#### Problem
Lines after the one containing "The image size is (850, 2576)." are to be omitted; print exactly each line from the start of the records up to and including it.

#### Material for this exercise
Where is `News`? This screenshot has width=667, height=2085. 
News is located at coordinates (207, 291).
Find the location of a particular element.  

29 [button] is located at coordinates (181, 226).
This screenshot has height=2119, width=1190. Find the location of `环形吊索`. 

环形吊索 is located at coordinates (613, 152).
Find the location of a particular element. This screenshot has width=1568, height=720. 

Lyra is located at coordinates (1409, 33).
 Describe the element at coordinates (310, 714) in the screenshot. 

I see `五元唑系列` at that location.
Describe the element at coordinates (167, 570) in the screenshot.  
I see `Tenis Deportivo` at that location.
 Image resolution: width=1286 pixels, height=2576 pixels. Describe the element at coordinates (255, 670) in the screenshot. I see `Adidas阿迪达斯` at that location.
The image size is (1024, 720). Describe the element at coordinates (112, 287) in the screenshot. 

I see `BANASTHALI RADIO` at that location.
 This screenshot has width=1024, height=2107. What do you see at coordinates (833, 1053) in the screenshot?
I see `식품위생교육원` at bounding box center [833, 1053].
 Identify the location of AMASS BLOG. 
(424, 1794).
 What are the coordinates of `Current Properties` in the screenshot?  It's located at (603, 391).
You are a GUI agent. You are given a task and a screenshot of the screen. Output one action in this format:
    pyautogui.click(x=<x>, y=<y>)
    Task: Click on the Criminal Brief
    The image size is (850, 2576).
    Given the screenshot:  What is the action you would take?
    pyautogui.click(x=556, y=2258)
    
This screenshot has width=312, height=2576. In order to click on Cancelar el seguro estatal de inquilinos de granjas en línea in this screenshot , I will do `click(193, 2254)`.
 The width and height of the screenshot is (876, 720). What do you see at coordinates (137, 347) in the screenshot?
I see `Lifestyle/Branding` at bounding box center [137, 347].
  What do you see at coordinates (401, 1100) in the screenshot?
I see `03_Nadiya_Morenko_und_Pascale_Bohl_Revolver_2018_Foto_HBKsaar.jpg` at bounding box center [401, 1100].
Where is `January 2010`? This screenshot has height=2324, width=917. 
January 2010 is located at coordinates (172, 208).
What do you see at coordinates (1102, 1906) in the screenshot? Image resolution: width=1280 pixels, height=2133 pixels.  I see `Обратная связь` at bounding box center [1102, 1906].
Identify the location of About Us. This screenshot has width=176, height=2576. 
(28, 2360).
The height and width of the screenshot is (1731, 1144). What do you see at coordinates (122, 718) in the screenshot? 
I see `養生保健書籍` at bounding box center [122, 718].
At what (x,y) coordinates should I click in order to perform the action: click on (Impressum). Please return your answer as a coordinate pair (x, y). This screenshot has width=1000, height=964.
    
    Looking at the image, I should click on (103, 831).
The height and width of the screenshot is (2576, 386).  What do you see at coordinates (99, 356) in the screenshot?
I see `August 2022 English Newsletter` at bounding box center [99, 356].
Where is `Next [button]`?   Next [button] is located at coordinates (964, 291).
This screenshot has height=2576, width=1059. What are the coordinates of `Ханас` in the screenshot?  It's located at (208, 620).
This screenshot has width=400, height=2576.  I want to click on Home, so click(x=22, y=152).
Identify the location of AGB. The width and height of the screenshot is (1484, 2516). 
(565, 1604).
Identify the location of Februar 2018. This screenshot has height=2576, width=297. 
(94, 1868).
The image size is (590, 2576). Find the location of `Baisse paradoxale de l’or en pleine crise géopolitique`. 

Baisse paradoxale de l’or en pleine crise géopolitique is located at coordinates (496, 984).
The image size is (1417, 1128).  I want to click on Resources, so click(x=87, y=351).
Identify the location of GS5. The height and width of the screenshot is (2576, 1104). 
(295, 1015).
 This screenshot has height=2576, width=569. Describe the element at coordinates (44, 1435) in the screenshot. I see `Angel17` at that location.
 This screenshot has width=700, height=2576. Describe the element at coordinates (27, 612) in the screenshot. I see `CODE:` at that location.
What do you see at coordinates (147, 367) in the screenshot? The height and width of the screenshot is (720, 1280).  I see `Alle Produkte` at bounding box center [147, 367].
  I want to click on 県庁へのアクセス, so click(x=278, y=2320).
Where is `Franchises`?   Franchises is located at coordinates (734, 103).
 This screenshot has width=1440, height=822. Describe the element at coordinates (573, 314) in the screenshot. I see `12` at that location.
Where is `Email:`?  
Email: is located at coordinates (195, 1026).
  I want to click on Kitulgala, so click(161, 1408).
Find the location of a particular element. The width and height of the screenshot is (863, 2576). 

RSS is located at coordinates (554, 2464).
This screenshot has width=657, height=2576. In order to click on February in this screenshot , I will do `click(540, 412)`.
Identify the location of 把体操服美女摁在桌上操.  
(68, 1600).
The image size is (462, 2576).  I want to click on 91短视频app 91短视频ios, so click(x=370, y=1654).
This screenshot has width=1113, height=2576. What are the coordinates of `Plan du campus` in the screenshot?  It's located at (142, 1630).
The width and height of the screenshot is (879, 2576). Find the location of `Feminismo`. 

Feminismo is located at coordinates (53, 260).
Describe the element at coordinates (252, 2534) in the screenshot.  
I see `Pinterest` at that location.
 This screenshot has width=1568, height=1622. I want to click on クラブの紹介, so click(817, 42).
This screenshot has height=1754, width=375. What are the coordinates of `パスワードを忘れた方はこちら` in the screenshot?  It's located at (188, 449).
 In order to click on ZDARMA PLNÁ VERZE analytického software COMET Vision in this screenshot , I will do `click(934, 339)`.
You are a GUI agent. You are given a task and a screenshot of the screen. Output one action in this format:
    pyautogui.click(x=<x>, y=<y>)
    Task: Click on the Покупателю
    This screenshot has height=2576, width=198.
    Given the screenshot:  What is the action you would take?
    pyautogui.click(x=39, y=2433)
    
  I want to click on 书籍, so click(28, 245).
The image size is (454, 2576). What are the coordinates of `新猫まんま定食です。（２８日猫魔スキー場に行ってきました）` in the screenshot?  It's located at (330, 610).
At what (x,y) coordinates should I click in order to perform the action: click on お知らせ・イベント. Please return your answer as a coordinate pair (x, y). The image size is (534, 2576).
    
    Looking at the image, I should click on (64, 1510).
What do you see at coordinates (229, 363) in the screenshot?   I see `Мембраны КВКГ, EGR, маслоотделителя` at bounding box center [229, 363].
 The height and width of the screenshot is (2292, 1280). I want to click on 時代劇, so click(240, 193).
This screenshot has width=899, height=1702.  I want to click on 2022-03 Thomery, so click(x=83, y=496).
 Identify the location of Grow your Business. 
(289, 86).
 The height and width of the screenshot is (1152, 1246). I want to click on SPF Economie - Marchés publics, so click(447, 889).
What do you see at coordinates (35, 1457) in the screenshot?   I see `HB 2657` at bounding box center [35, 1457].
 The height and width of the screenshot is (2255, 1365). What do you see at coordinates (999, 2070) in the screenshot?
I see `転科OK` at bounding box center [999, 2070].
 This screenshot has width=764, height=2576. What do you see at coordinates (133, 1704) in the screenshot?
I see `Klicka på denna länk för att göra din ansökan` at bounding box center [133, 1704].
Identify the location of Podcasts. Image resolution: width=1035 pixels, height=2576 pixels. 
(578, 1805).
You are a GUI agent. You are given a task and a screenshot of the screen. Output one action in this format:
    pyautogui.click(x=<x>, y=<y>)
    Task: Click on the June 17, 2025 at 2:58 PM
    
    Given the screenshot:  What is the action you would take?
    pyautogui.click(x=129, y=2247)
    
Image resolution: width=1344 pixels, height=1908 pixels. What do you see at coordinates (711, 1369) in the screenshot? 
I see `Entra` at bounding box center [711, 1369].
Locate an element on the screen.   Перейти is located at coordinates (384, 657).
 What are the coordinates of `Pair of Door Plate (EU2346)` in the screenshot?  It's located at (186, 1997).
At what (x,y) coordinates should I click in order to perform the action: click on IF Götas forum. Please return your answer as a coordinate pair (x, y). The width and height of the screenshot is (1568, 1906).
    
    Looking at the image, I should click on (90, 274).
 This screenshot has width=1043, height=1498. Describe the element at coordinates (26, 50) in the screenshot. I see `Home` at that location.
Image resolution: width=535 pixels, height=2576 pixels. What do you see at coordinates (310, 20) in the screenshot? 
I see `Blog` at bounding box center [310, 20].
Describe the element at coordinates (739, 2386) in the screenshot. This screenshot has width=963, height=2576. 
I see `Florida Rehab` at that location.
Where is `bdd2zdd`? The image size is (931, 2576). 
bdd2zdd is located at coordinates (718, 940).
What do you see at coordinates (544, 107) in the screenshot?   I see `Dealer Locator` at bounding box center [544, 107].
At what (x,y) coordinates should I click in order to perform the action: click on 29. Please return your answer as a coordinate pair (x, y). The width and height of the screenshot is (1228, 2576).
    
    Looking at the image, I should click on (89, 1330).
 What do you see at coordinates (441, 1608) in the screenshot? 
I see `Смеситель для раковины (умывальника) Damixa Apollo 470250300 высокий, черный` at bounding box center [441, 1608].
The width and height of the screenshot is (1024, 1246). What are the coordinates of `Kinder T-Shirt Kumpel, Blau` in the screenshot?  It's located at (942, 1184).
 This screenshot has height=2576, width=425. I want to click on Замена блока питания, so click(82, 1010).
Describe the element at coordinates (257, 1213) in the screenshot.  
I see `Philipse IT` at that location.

#### Solution for this exercise
Where is `News`? This screenshot has width=667, height=2085. 
News is located at coordinates (207, 291).
Find the location of a particular element.  

29 [button] is located at coordinates (181, 226).
This screenshot has height=2119, width=1190. Find the location of `环形吊索`. 

环形吊索 is located at coordinates (613, 152).
Find the location of a particular element. This screenshot has width=1568, height=720. 

Lyra is located at coordinates (1409, 33).
 Describe the element at coordinates (310, 714) in the screenshot. 

I see `五元唑系列` at that location.
Describe the element at coordinates (167, 570) in the screenshot.  
I see `Tenis Deportivo` at that location.
 Image resolution: width=1286 pixels, height=2576 pixels. Describe the element at coordinates (255, 670) in the screenshot. I see `Adidas阿迪达斯` at that location.
The image size is (1024, 720). Describe the element at coordinates (112, 287) in the screenshot. 

I see `BANASTHALI RADIO` at that location.
 This screenshot has width=1024, height=2107. What do you see at coordinates (833, 1053) in the screenshot?
I see `식품위생교육원` at bounding box center [833, 1053].
 Identify the location of AMASS BLOG. 
(424, 1794).
 What are the coordinates of `Current Properties` in the screenshot?  It's located at (603, 391).
You are a GUI agent. You are given a task and a screenshot of the screen. Output one action in this format:
    pyautogui.click(x=<x>, y=<y>)
    Task: Click on the Criminal Brief
    The image size is (850, 2576).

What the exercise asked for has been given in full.